During her time in Lancaster County, Armstrong held clinical teaching positions, supervising nurse-midwifery students at home births, for the University of Pennsylvania School of Nursing and at Case Western Reserve University. She earned her Master of Science in Nursing at Case Western Reserve University in 1993.
Moving on from her Pennsylvania practice, from 1991 to 1996, Armstrong taught students and preceptors in her role as the first Director of Clinical Education at the Frontier School of Midwifery and Family Nursing (now Frontier Nursing University) in Kentucky, where she educated students and preceptors in fifty states in the country’s first clinical distance education program, the Community-Based Nurse-Midwifery Education Program.
Armstrong’s work catching babies while immersed within the Amish and Mennonite communities contrasted strikingly with her experiences assisting hospital deliveries in St. Louis, Missouri and elsewhere, where she observed CNMs battle the medical establishment’s childbirth practices, as well as its general disdain for nurse midwifery. Seeking to raise public consciousness about midwifery, childbirth, and the power of culture to shape maternity experiences, she published two books, co-authored with Sheryl Feldman, that share the insights she gained throughout this work. A Midwife’s Story: Life, Love and Birth among the Amish (1986) recounts Armstrong’s journey from student midwife in Glasgow to running her own practice in rural Pennsylvania, while A Wise Birth: Bringing Together the Best of Natural Childbirth and Modern Medicine (1990) explores the politics of childbirth, discussing the myriad factors influencing how women give birth and providing information for those seeking greater autonomy in their birthing experience.

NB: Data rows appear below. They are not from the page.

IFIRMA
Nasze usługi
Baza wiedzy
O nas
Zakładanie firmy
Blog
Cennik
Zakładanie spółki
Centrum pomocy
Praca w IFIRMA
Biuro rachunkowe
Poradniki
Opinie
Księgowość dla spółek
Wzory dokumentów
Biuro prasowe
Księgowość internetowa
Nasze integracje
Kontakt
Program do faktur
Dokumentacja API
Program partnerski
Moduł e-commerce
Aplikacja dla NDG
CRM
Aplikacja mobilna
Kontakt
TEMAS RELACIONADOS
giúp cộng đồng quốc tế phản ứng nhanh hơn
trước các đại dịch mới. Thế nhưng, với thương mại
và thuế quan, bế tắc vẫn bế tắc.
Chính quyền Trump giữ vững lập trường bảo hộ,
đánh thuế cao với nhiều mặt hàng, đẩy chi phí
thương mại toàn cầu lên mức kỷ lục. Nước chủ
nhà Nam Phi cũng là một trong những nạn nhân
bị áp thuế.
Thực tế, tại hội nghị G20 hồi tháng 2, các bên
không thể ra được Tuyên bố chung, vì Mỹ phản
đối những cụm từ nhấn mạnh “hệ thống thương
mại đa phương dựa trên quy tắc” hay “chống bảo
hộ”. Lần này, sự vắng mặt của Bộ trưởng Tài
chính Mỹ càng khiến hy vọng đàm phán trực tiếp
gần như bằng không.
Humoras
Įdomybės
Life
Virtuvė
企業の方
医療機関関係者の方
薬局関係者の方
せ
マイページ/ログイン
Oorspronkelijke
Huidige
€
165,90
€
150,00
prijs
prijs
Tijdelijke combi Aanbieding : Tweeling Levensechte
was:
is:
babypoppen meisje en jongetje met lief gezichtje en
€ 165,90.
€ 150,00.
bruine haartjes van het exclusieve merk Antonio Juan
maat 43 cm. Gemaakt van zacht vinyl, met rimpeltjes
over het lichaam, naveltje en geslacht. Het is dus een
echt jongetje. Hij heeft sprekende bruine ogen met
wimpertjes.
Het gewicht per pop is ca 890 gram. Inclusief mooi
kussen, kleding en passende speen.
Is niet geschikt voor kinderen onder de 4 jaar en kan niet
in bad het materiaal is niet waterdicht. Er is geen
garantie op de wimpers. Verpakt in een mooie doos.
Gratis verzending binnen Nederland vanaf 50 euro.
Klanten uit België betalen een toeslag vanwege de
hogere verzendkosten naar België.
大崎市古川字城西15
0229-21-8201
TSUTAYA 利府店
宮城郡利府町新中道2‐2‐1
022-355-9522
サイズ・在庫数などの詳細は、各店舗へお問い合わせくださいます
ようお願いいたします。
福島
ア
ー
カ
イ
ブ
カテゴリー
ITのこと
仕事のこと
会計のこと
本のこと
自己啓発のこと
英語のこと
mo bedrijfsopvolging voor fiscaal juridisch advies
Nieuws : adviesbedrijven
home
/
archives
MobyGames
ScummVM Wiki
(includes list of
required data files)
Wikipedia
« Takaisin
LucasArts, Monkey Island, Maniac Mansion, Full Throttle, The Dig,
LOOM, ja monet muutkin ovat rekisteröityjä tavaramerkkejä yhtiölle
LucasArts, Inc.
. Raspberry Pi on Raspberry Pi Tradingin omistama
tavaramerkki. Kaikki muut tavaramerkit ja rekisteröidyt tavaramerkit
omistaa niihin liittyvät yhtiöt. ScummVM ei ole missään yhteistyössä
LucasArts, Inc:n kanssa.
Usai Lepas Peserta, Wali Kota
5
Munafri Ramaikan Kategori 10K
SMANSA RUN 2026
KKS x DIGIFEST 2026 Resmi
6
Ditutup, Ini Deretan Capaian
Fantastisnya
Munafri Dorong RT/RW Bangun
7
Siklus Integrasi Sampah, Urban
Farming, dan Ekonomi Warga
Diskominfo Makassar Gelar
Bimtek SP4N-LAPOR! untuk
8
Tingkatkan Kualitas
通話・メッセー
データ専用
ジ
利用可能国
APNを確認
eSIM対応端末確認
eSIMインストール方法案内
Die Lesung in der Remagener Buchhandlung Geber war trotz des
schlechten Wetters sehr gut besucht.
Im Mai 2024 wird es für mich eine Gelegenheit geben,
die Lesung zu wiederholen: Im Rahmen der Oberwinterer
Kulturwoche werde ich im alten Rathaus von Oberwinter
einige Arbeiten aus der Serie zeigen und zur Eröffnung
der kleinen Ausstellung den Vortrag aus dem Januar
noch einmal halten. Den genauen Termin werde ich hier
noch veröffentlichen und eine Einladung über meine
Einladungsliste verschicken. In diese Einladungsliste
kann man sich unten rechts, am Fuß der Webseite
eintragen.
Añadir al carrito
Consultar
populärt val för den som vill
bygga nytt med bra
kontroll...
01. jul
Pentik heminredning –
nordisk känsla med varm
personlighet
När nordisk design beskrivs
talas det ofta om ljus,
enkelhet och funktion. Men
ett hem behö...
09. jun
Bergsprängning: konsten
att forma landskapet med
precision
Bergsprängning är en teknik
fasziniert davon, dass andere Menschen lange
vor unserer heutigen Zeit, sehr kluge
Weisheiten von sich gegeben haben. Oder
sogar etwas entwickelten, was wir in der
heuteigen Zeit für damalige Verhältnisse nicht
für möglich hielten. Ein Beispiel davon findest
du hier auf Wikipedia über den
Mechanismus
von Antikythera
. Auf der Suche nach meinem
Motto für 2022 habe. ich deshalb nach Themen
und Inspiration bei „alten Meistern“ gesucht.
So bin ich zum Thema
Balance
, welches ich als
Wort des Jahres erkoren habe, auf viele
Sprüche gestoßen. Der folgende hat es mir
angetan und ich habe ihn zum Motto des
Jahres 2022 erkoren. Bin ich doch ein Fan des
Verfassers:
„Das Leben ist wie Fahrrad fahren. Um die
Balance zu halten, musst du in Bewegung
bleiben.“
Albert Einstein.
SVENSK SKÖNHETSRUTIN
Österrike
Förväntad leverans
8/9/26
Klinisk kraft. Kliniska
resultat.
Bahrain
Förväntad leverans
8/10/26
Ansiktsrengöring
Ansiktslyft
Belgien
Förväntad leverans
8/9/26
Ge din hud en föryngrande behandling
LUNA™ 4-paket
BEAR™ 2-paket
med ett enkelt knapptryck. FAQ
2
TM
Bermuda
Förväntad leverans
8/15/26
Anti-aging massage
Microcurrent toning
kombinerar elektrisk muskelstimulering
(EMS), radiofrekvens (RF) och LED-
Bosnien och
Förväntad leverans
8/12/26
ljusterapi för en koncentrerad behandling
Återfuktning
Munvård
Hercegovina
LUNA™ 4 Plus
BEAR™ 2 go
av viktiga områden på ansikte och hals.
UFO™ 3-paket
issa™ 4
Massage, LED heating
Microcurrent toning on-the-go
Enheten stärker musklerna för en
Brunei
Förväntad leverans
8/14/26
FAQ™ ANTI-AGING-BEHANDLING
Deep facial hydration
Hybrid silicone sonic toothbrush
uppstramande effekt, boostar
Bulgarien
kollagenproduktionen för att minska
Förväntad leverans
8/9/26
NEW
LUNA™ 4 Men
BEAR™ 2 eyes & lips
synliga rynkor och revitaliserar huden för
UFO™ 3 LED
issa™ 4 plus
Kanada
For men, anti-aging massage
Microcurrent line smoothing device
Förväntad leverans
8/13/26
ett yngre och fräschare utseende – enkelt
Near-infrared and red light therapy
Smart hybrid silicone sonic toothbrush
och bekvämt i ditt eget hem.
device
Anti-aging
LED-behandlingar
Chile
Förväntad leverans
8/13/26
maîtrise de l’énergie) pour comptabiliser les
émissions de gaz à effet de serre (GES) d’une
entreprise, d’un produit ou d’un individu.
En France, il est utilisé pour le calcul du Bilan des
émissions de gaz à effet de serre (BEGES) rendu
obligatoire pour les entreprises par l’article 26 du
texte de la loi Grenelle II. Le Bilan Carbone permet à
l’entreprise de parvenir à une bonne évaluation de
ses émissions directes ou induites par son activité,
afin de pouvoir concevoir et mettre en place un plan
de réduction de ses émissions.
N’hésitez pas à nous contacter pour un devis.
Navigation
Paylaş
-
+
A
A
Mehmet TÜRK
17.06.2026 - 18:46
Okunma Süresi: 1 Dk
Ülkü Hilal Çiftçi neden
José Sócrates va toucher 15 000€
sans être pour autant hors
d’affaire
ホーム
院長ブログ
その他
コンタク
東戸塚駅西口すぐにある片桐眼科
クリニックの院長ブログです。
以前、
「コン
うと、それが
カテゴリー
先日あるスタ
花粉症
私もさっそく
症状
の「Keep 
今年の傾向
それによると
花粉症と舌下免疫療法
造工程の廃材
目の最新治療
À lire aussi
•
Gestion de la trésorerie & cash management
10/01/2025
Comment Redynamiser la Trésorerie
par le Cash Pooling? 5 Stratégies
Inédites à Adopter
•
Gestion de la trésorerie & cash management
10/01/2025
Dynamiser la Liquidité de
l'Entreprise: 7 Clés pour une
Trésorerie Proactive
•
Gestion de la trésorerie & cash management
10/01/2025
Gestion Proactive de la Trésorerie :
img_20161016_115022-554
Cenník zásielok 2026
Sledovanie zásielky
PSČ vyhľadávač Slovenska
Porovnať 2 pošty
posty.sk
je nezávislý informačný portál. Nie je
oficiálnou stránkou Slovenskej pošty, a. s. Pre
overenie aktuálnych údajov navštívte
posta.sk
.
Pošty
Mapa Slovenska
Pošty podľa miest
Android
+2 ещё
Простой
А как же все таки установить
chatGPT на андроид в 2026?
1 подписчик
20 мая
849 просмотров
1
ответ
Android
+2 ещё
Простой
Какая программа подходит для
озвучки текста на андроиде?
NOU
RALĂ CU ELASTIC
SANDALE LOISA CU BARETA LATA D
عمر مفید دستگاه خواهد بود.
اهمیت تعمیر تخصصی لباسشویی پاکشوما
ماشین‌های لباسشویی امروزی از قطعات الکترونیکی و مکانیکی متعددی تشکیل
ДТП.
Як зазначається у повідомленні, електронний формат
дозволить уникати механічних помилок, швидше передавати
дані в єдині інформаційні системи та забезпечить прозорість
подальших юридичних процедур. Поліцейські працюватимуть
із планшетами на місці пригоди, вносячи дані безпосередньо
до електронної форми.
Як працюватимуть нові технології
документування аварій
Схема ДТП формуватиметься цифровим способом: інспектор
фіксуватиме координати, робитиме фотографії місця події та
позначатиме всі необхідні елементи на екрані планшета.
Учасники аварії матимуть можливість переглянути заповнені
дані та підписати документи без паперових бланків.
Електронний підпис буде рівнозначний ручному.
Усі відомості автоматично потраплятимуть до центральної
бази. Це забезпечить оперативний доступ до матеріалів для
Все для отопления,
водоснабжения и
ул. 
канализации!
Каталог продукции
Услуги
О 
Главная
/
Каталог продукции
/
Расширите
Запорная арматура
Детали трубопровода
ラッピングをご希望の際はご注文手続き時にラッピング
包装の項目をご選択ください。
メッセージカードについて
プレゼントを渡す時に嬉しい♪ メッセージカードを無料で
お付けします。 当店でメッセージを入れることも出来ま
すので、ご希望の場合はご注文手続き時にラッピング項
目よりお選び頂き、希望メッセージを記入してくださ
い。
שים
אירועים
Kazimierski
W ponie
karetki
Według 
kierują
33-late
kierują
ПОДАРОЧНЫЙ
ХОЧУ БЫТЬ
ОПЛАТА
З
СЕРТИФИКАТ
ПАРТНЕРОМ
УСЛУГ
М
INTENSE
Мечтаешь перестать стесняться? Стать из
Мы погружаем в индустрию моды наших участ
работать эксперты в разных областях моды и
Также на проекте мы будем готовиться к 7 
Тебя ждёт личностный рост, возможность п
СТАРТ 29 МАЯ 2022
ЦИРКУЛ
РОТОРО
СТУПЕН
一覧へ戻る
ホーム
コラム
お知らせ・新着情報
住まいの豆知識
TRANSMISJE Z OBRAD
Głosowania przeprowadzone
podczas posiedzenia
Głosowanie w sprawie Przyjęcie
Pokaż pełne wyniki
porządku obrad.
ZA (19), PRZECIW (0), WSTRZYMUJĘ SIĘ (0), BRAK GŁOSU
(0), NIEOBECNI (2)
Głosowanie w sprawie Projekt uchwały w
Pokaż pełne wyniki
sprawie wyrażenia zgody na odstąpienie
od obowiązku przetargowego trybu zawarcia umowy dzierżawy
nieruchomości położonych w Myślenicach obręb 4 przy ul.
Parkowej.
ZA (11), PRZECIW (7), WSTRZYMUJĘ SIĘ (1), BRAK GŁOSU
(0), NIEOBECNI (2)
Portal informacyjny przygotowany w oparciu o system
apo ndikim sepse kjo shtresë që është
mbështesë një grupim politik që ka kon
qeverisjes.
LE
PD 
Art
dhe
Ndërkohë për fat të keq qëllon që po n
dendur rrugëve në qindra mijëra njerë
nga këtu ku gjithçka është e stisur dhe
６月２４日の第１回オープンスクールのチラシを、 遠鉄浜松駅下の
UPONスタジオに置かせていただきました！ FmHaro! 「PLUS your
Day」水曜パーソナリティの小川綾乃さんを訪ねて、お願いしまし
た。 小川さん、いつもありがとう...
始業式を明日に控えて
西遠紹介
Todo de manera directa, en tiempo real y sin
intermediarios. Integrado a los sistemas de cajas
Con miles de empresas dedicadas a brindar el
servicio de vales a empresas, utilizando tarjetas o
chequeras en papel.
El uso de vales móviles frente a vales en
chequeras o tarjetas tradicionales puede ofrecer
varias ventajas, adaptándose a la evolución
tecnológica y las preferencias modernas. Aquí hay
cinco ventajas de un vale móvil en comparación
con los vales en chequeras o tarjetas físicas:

Some years and 1,400 births after beginning her work in Pennsylvania, Armstrong returned to her home state of Maine. Having spent her entire nurse midwifery career advocating for improvements in the way birth was conducted, she continued to act on her commitment to better healthcare. She volunteered for a time with the Maine Humanities Council, serving on the Planning Committee for “Literature and Medicine: Humanities at the Heart of Healthcare,” an in-hospital reading and discussion program open to all who worked in the hospital system. This experience informed her contributions to her third book, A Life in Medicine: A Literary Anthology (2001), co-edited with Robert Coles, Randy Testa, and Joseph O’Donnell.
During this time, Armstrong also worked for the University of New England (UNE) College of Osteopathic Medicine as Project Director of the Behavioral Science and Community Health Curriculum Project. At UNE, she co-taught courses on topics such as Film & Medicine and Behavioral Change for the medical school and visited undergraduate courses on women’s health to share her expertise on midwifery and childbirth. She then worked as the Quality Assurance Officer for Health Dialog, working to improve chronic disease management and surgical decision-making and leading their National Committee for Quality Assurance accreditation. She also traveled abroad, teaching midwifery in Somaliland and medical English in Vietnam.
Armstrong now lives in Scarborough, Maine, where she practices year-round ocean swimming and competes in International Ice Swimming Association meets.